Cooperative Extension Plans Fitness and Nutrition Focused Programs | News

In mid-December, many people are thinking about what goals they would like to achieve as the New Year approaches, especially those related to a healthier lifestyle.

Local residents can register now to participate in a number of programs offered by Warren County Cooperative Extension in conjunction with its land granting university partners, North Carolina A&T State University and North Carolina State University, and agencies. and community organizations to help them do just this.

Crystal Smith, director of Warren County Co-op Extension / Family and Consumer Sciences, noted that co-op expansion focuses on three main areas that are often interconnected: agriculture, food and youth.

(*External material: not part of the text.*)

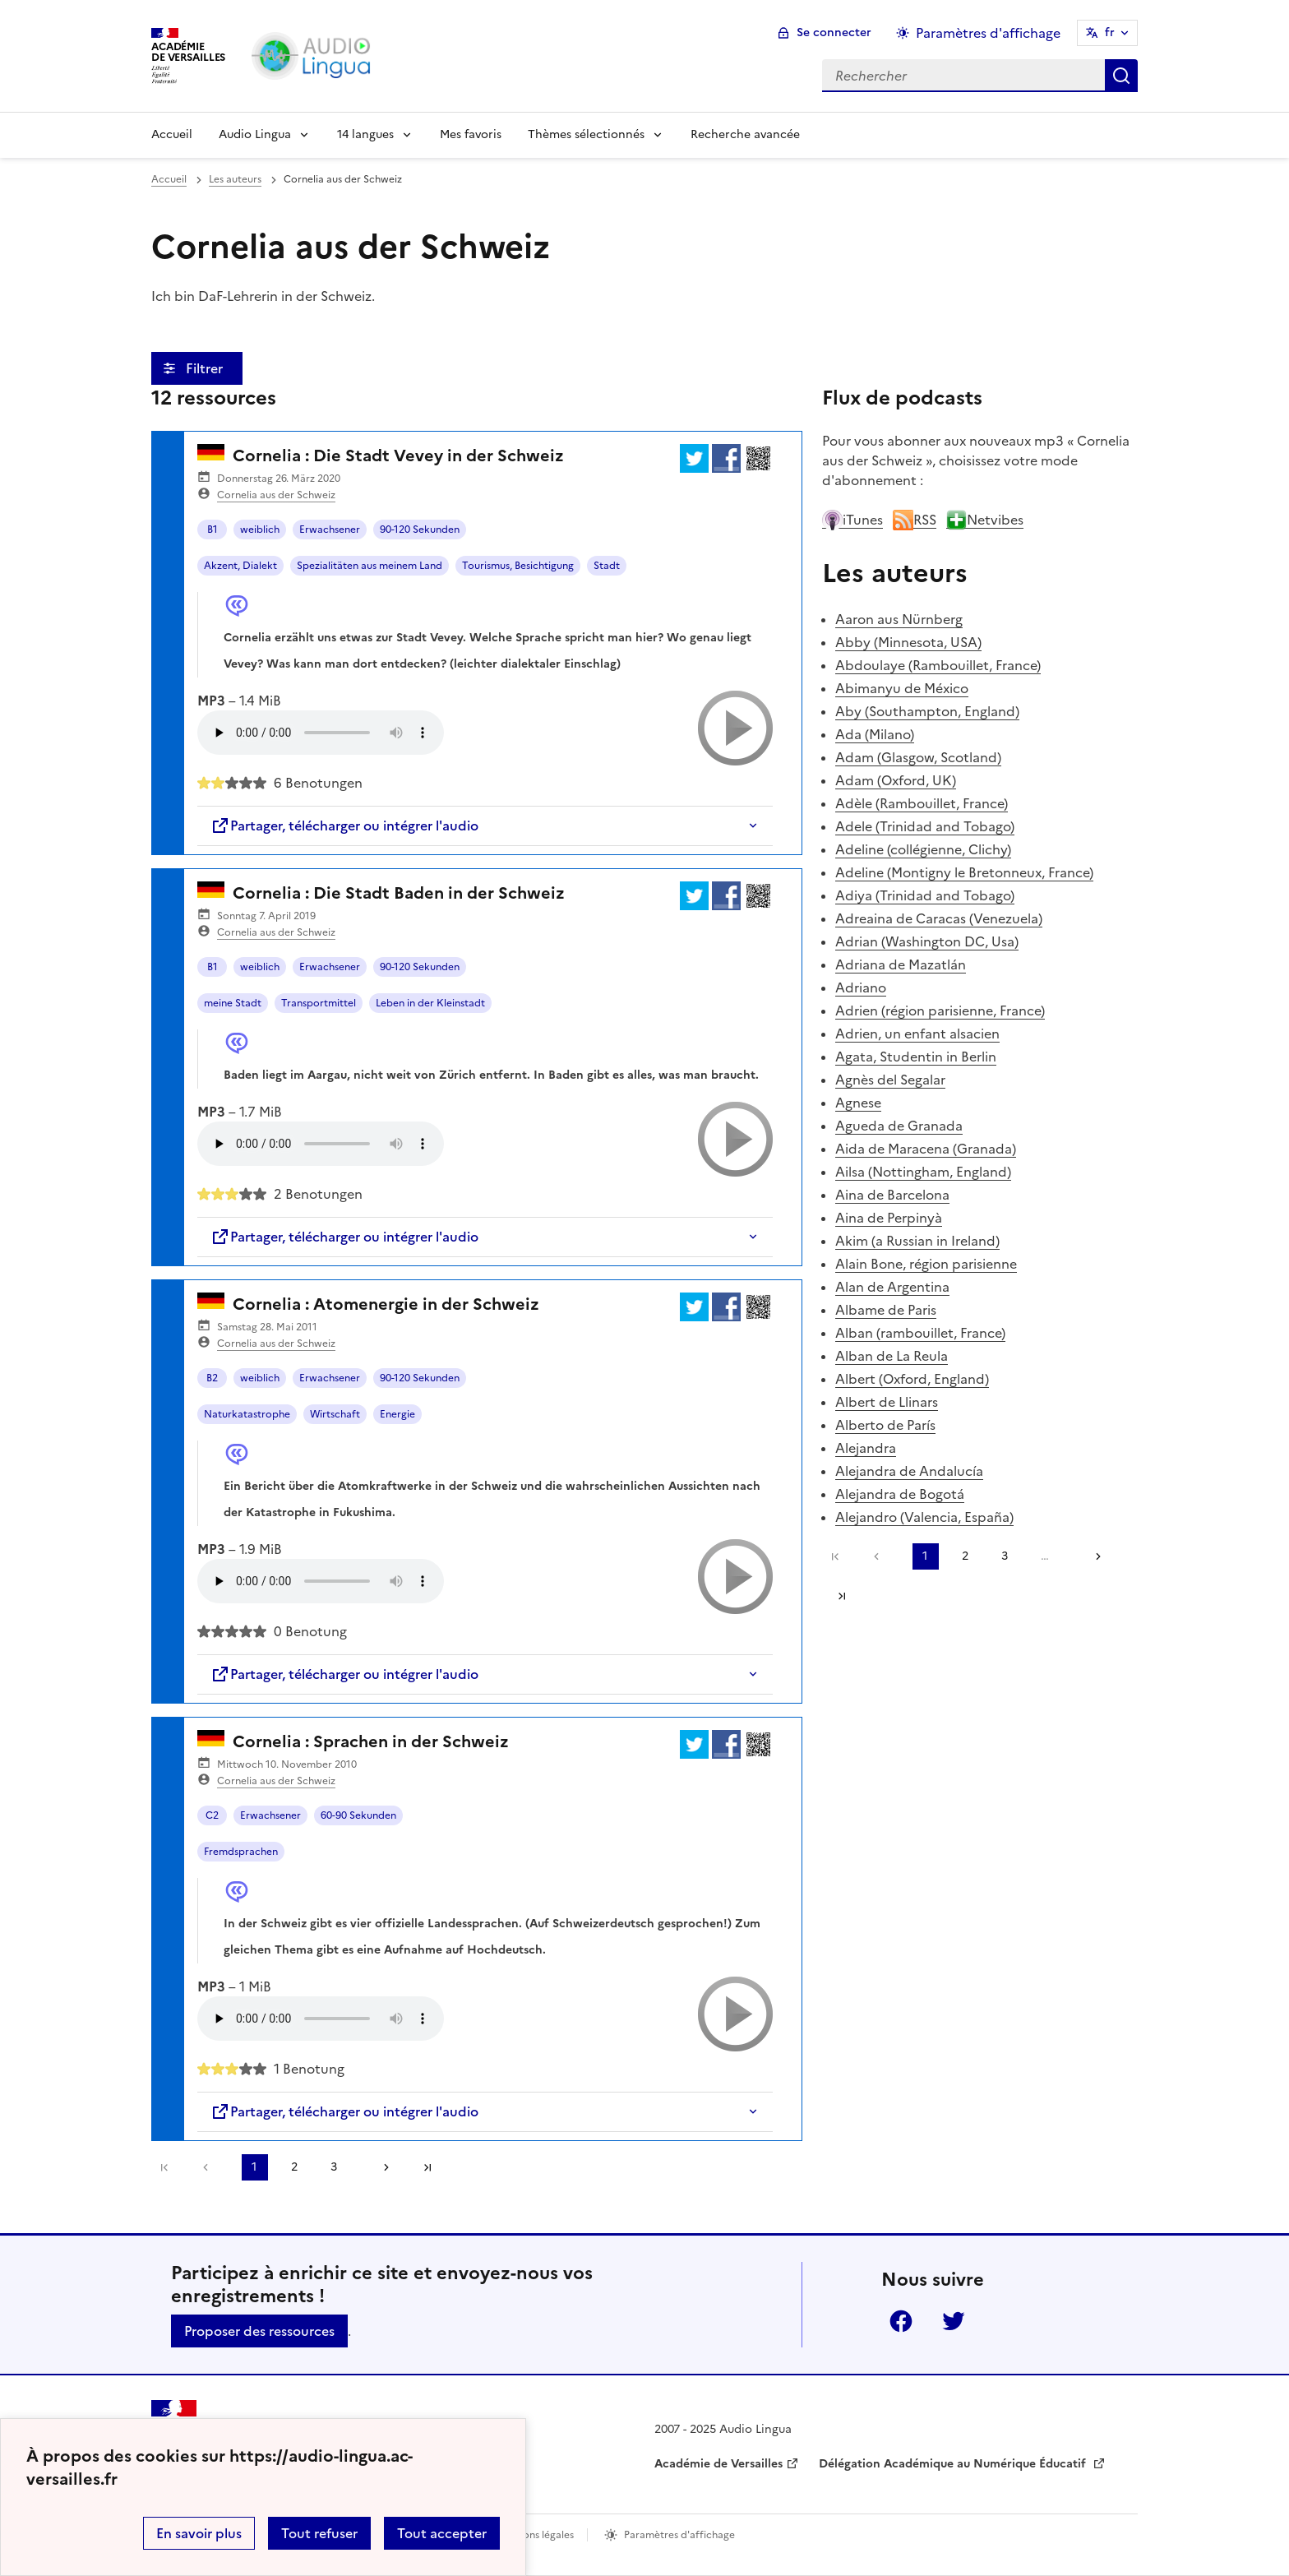  What do you see at coordinates (874, 734) in the screenshot?
I see `Ada (Milano)` at bounding box center [874, 734].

Within these broad categories, she and Nitasha Kearney, Educator of the Expanded Food and Nutrition Education Program, focus on fitness and nutrition programs for youth and adults of all ages.

They are particularly excited about the opportunities to tackle food insecurities made more difficult by the continued impact of the COVID-19 pandemic.

Smith said 2022 will mark the second year of the three-year North Carolina Farm to Senior Services program, a grant program made possible through a partnership between local farmers, the nonprofit Cooperative Extension, Working Landscapes, the Warren County Senior Center and the Center for Environmental Agricultural Systems. Warren is one of three counties in the state to receive grants for the program.

“This is about finding unique ways to provide local and free food to the elderly,” Smith said.

After a year of planning and assessing local needs, the new year will be about identifying a farmer in the area and planning how to make the products accessible to the elderly.

The plans are to be implemented in the third year.

Cooperative Extension will also work to address food insecurities through the More in My Basket program, developed by NC Cooperative Extension and NC State University.

Smith said the program is designed to connect local residents to the Supplemental Nutrition Assistance Program, formerly known as Food Stamps. A representative from the state of North Carolina will interview interested local residents to determine if they are eligible for the SNAP program. Information on who is eligible will then be passed directly to the Warren County Department of Social Services.

Smith explained that Warren County Cooperative Extension will be able to speak one-on-one with eligible people on how to extend their benefit amount to prepare nutritious meals.

In addition to these efforts to reduce food insecurity, Cooperative Extension plans a variety of programs that will help local residents adopt healthier diets:

• Cooperative Extension will partner with Turning Point Community Development Corporation in Henderson for Loyal Families / Thriving Communities, an effort designed to encourage families to eat smart and be active. The program partners with local faith communities.

Cooperative Extension and Turning Point CDC are now recruiting families to participate in the eight week program which is offered free of charge. Sessions will focus on nutrition and include devotions presented by Turning Point CDC.

Smith encouraged local faith communities who would be interested in similar nutrition classes to contact Cooperative Extension to organize sessions.

• Cooperative Extension will offer its next LIFT (Lifelong Improvements through Fitness Together) sessions at noon on Tuesdays and Thursdays at the Buck Spring Center. Those interested will soon be able to register.

Smith noted that although the program is geared towards the aging population, people of all ages can participate. Participants will receive a pre-program fitness assessment to assess their strength and mobility in order to plan exercises designed to meet the needs of the group.

Classes will include exercise and nutritional advice, including recipes to try at home. Participants will monitor their intake of vegetables and fruits in an effort to maintain a healthy lifestyle.

Participants will take another fitness assessment at the end of the program to measure their growth over time. Smith said the last group of participants showed a 100 percent improvement in strength and mobility.

• A Master Food Volunteer program designed to be similar to the existing Master Gardeners program will allow participants to complete training to help with cooperative extension programs.

Smith encourages anyone interested in food, especially locally grown foods, and cooking to participate. After completing the 30-hour training program, Master Food Volunteers will devote 20 hours per year to cooperative extension programs in settings such as schools, Warren County Senior Center, and local churches. Volunteers can help with everything from preparing meals before class to teaching classes.

• A one-day pop-up cooking session, Under Pressure, will help participants plan meals that can be easily prepared in slow cookers. All ingredients will be provided. Participants will learn to use and clean a slow cooker and leave the classroom with five ready meals.

In the future, Smith hopes to be able to offer a program that covers the use of kitchen gadgets, such as pressure cookers and air fryers, which are often given as Christmas gifts. Again, the program will focus on the use and how to prepare healthy meals.